SolarWinds Orion Cyberattack

Why Your Network Security is as Important as Ever

I like to start each year with technical events that artists don’t normally follow.  This year I researched one of the largest cyberattacks on record.  If this subject doesn’t interest you, please remember one very important practice to follow:  Make sure you use passwords that are not easily guessed by anyone.

The internet is constantly under attack.  Nowhere is this more apparent that the recent massive SolarWinds US cyberattack.  Security experts believe this breach was engineered by a highly organized threat actor gaining access to a software distribution server.  SolarWinds is the company that produces Orion, a network monitoring and management product.   

It is not known exactly how access to SolarWinds was gained, but a security researcher reported in 2019 that he discovered an easily guessed password:  “SolarWinds123”.

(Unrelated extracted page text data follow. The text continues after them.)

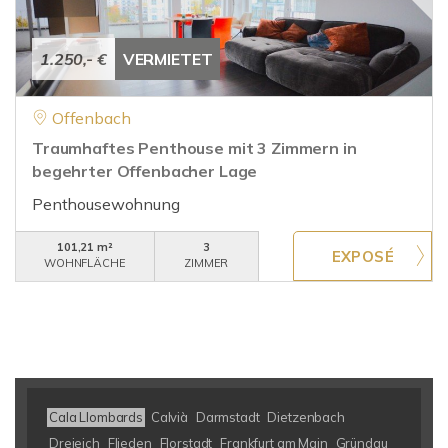
1.250,- €
VERMIETET
Offenbach
Traumhaftes Penthouse mit 3 Zimmern in
begehrter Offenbacher Lage
Penthousewohnung
101,21 m²
3
WOHNFLÄCHE
ZIMMER
Cala Llombards
Calvià
Darmstadt
Dietzenbach
Dreieich
Flieden
Florstadt
Frankfurt am Main
Gründau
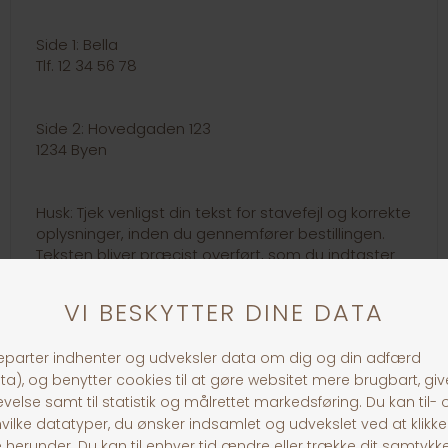
Side 1: Bella
Tlf. 12 34 56 78
Side 2: Hovedgaden 123
1234 Byen
Husk: Tjek venligst din tekst for stavefejl og korrekte
oplysninger, inden du gennemfører bestillingen.
Teksten bliver præcist overført, som du indtaster
den.
Link til loven om hundetegn:
https://www.retsinformation.dk/eli/lta/1969/496
30 dages returret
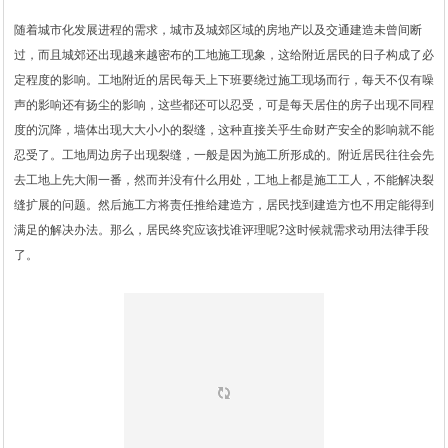
随着城市化发展进程的需求，城市及城郊区域的房地产以及交通建造未曾间断
过，而且城郊还出现越来越密布的工地施工现象，这给附近居民的日子构成了必
定程度的影响。工地附近的居民每天上下班要绕过施工现场而行，每天不仅有噪
声的影响还有扬尘的影响，这些都还可以忍受，可是每天居住的房子出现不同程
度的沉降，墙体出现大大小小的裂缝，这种直接关乎生命财产安全的影响就不能
忍受了。工地周边房子出现裂缝，一般是因为施工所形成的。附近居民往往会先
去工地上先大闹一番，然而并没有什么用处，工地上都是施工工人，不能解决裂
缝扩展的问题。然后施工方将责任推给建造方，居民找到建造方也不用定能得到
满足的解决办法。那么，居民终究应该找谁评理呢?这时候就需求动用法律手段
了。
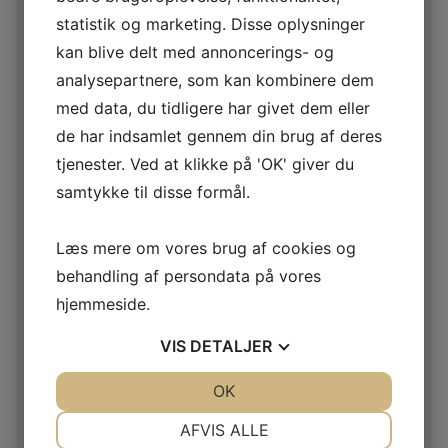
Men det er ikke helt lige til, har mange erfaret.
statistik og marketing. Disse oplysninger
kan blive delt med annoncerings- og
Effektiv undervisning? 5 elementer der gør
analysepartnere, som kan kombinere dem
forskellen!
med data, du tidligere har givet dem eller
Hvor ville det være ellers fedt med et skarpt,
de har indsamlet gennem din brug af deres
pålideligt og enkelt værktøj til at opgøre effekten af
tjenester. Ved at klikke på 'OK' giver du
vores uddannelsesaktiviteter og til at vise os, hvilke
samtykke til disse formål.
knapper vi skal skrue på, for at øge effekten!
Læs mere om vores brug af cookies og
Men hov, stop! Der er en grund (faktisk en hel del) til
at vi er uskarpe på, hvor meget valuta vi får for vores
behandling af persondata på vores
uddannelseskroner og til at evalueringer har det med
hjemmeside.
at samle støv. Det er komplekst og forbundet med
mange usikkerhedsfaktorer at evaluere effekten af
VIS
DETALJER
undervisning. Både at hente informationerne og at
tolke på dem. Hvis vi skal evaluere pålideligt, så bliver
JA
NEJ
OK
JA
NEJ
vi nødt til at se udfordringerne i øjnene og tage bestik
NØDVENDIGE
PRÆFERENCER
AFVIS ALLE
af dem. Listen her er et godt sted at starte:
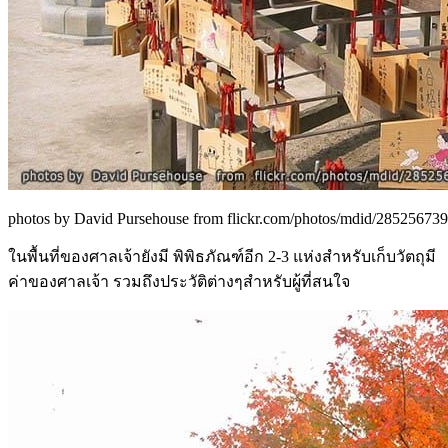
photos by David Pursehouse from flickr.com/photos/mdid/285256739
ในพื้นที่ของศาลเจ้ายังมี พิพิธภัณฑ์อีก 2-3 แห่งสำหรับเก็บวัตถุมี
ค่าของศาลเจ้า รวมถึงประวัติต่างๆสำหรับผู้ที่สนใจ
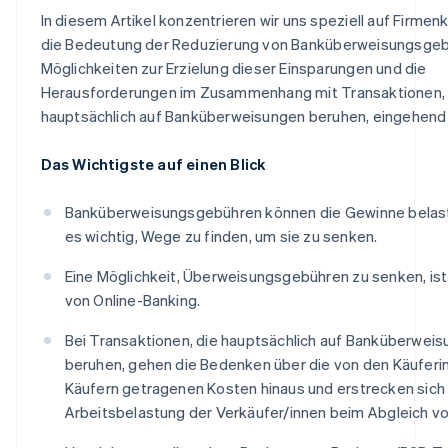
In diesem Artikel konzentrieren wir uns speziell auf Firme
die Bedeutung der Reduzierung von Banküberweisungsgeb
Möglichkeiten zur Erzielung dieser Einsparungen und die
Herausforderungen im Zusammenhang mit Transaktionen, 
hauptsächlich auf Banküberweisungen beruhen, eingehend z
Das Wichtigste auf einen Blick
Banküberweisungsgebühren können die Gewinne belaste
es wichtig, Wege zu finden, um sie zu senken.
Eine Möglichkeit, Überweisungsgebühren zu senken, ist
von Online-Banking.
Bei Transaktionen, die hauptsächlich auf Banküberwei
beruhen, gehen die Bedenken über die von den Käuferi
Käufern getragenen Kosten hinaus und erstrecken sich 
Arbeitsbelastung der Verkäufer/innen beim Abgleich v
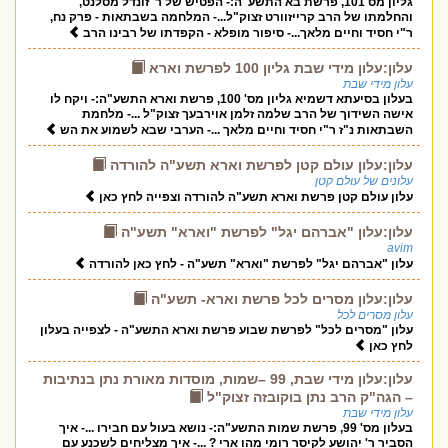
גליון מס'101, פרשת בא התשע"ה:- הפטיש של ר' זונדל מסלנט,
והחלמתו של הרב קרייזוורט זצוק"ל...- המלחמה בשבתאות - פרק נח,
ר"י חסיד וחיים מלאך...- סיפור מופלא - הקפדתו של רבינו הרב
עלון:עלון מידי שבת גליון 100 לפרשת וארא
עלון מידי שבת
בעלון בסיעתא דשמיא גליון מס' 100, פרשת וארא התשע"ה:- ויקח לו
אישה השידוך של הרב שלמה זלמן אוירבעך זצוק"ל ...- מלחמת
השבתאות נ"ז ר"י חסיד וחיים מלאך ...- הערבי שבא לשמוע את הש
עלון:עלון עולם קטן לפרשת וארא תשע"ה להורדה
עלונים של עולם קטן
עלון עולם קטן פרשת וארא תשע"ה להורדה וצפייה לחץ כאן
עלון:עלון "אברהם יגל" לפרשת "וארא" תשע"ה
avim
עלון "אברהם יגל" לפרשת "וארא" תשע"ה - לחץ כאן להורדה
עלון:עלון מסרים לכל פרשת וארא- תשע"ה
עלון מסרים לכל
עלון "מסרים לכל" לפרשת שבוע פרשת וארא התשע"ה - לצפייה בעלון
לחץ כאן
עלון:עלון מידי שבת, 99 –שמות, מוסדות מאורת נתן בנתיבות
– הגה"ק הרב נתן בוקובזה זצוק"ל
עלון מידי שבת
בעלון מס' 99, פרשת שמות התשע"ה:- נושא בעול עם חבירו ...- איך
הסביר ר' יהושע לקיסר רומי מהו ארי ? ...- איך מצליחים לשכנע עם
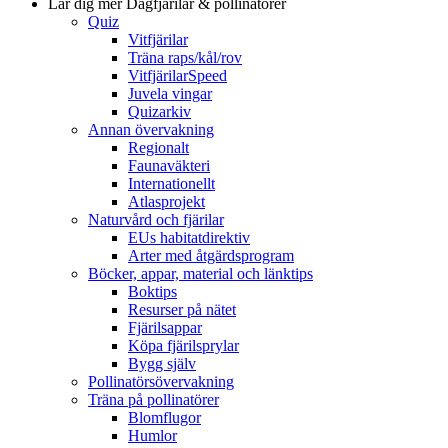
Lär dig mer
Dagfjärilar & pollinatörer
Quiz
Vitfjärilar
Träna raps/kål/rov
VitfjärilarSpeed
Juvela vingar
Quizarkiv
Annan övervakning
Regionalt
Faunaväkteri
Internationellt
Atlasprojekt
Naturvård och fjärilar
EUs habitatdirektiv
Arter med åtgärdsprogram
Böcker, appar, material och länktips
Boktips
Resurser på nätet
Fjärilsappar
Köpa fjärilsprylar
Bygg själv
Pollinatörsövervakning
Träna på pollinatörer
Blomflugor
Humlor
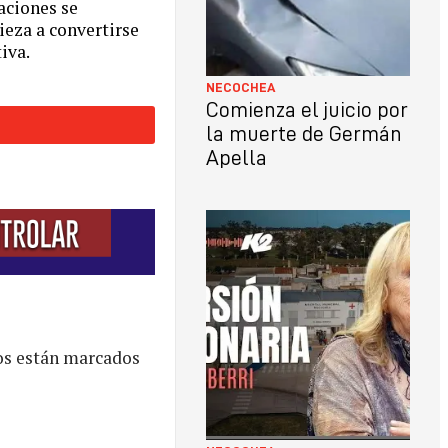
aciones se
eza a convertirse
iva.
NECOCHEA
Comienza el juicio por
la muerte de Germán
Apella
os están marcados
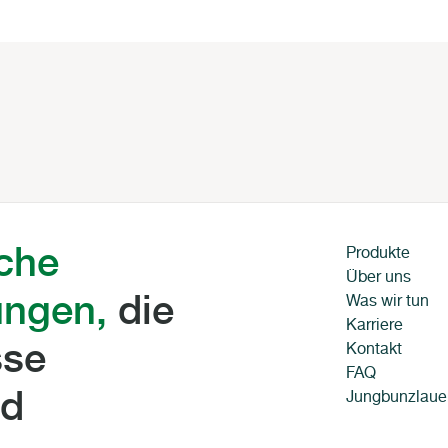
iche
Produkte
Über uns
ungen,
die
Was wir tun
Karriere
sse
Kontakt
FAQ
nd
Jungbunzlaue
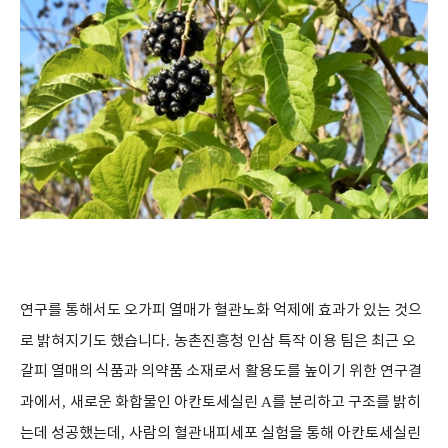
연구를 통해서도 오가피 열매가 혈관노화 억제에 효과가 있는 것으
로 밝혀지기도 했습니다
.
농촌진흥청 인삼 특작 이용 팀은 최근 오
갈피 열매의 식품과 의약품 소재로서 활용도를 높이기 위한 연구결
과에서
,
새로운 화합물인 아칸토세실린
A
를 분리하고 구조를 밝히
는데 성공했는데
,
사람의 혈관내피세포 실험을 통해 아칸토세실린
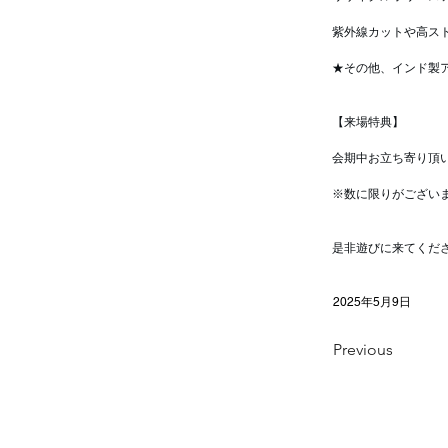
紫外線カットや高ス
★その他、インド製
【来場特典】
会期中お立ち寄り頂
※数に限りがござい
是非遊びに来てくだ
2025年5月9日
Previous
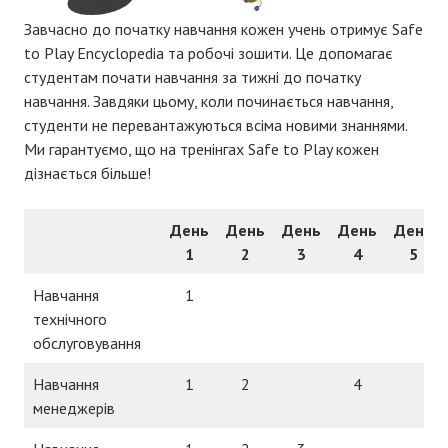
Завчасно до початку навчання кожен учень отримує Safe
to Play Encyclopedia та робочі зошити. Це допомагає
студентам почати навчання за тижні до початку
навчання. Завдяки цьому, коли починається навчання,
студенти не перевантажуються всіма новими знаннями.
Ми гарантуємо, що на тренінгах Safe to Play кожен
дізнається більше!
День
День
День
День
День
1
2
3
4
5
Навчання
1
технічного
обслуговування
Навчання
1
2
4
менеджерів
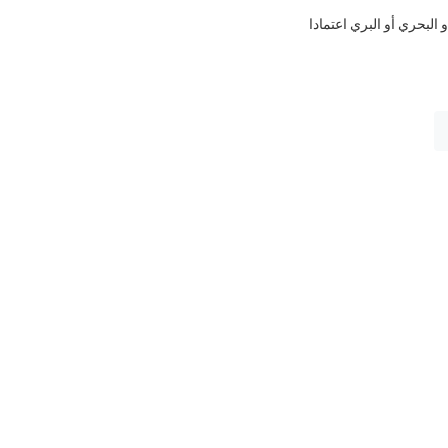
بحري أو البري اعتمادا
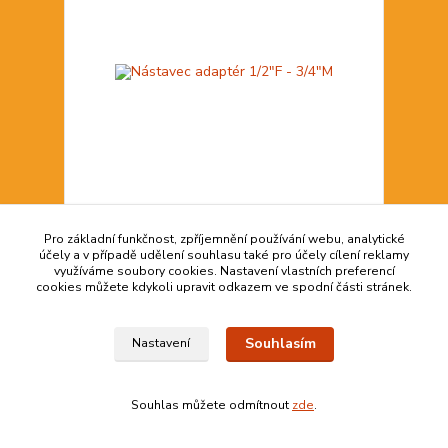
Nástavec adaptér 1/2"F - 3/4"M
Pro základní funkčnost, zpříjemnění používání webu, analytické
účely a v případě udělení souhlasu také pro účely cílení reklamy
52,00 Kč
využíváme soubory cookies. Nastavení vlastních preferencí
méně než 6
42,98 Kč
bez DPH
cookies můžete kdykoli upravit odkazem ve spodní části stránek.
Přidat do košíku
Souhlasím
Nastavení
strana
z 1
Souhlas můžete odmítnout
zde
.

The SolarWinds cyberattack is known as a supply chain attack.  The US government was not directly attacked.  The malware was inserted into software supplied by a trusted supplier to the US government.  In this case, SolarWinds was the trusted third party.  The cyber-espionage essentially gained access to the server that distributed Orion Network Management software updates.  At least 18,000 Orion customers downloaded and installed an infected version of Orion as early as March of 2020.

The malware was particularly clever in that it sat dormant for 10-14 days before activating.  This allowed it to escape any testing that customers might conduct after installing a software update.  In addition, the attacks were secretive in that they focused on staying hidden while collecting valuable information.  Finally, only select customers were targeted for stage two of the attack: government agencies like the Departments of Treasury, State, Commerce, Energy and Homeland Security along with corporations like Cisco, Microsoft, Cox Communications, and VMware.  This behavior plus the resources required indicate it was sponsored by a foreign power like Russia or China.

You may think these attacks only happen far away, but it’s notable that the first enterprise to notice the breach was FireEye, a cybersecurity company in Milpitas, right here in the Bay Area. 

Software users trust that the software and systems that their organizations use are secured, yet users have little control over the security or processes that develop and distribute that software.  Supply chain attacks will continue to be a threat for the foreseeable future. While no single strategy can prevent supply chain attacks, a combination of best practices can reduce their impact.